Task description:
I need every line that includes the word "terrorisme" copied from the material.

Input material:
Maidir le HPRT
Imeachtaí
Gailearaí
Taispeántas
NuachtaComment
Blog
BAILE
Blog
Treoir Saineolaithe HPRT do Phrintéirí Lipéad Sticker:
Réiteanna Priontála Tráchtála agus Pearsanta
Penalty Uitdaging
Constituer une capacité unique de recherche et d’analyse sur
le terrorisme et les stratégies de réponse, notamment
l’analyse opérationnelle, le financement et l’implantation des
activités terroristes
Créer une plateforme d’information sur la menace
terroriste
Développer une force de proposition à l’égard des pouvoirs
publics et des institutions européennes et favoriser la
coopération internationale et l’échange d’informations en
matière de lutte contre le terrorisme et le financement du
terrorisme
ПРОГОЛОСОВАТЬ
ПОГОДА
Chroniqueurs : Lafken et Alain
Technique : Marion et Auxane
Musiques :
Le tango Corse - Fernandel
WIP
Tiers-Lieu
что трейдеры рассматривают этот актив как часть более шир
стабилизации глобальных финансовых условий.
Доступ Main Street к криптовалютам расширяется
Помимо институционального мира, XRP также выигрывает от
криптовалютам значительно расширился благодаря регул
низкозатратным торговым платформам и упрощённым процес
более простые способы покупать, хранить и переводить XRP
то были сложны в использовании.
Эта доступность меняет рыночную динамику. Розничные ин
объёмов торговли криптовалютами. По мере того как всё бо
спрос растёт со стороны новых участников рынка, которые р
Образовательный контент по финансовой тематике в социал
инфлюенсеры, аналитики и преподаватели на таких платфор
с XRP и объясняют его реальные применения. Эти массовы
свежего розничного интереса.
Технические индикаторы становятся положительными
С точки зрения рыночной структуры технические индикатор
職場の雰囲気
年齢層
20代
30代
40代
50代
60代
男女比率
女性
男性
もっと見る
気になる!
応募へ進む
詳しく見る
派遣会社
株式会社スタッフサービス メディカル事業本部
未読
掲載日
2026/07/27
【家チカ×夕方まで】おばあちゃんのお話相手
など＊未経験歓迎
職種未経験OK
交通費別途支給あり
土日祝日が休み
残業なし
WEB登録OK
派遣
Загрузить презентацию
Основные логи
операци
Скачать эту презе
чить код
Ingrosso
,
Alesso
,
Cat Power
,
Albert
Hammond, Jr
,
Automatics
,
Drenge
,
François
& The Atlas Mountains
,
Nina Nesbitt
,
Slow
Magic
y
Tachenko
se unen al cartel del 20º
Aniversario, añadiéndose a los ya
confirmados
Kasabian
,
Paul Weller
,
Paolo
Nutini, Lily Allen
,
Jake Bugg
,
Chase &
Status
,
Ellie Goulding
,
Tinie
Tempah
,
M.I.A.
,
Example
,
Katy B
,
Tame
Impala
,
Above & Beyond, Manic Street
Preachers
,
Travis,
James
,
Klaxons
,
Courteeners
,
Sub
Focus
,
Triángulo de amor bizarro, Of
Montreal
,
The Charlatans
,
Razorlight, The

Solution to the problem:
le terrorisme et les stratégies de réponse, notamment
matière de lutte contre le terrorisme et le financement du
terrorisme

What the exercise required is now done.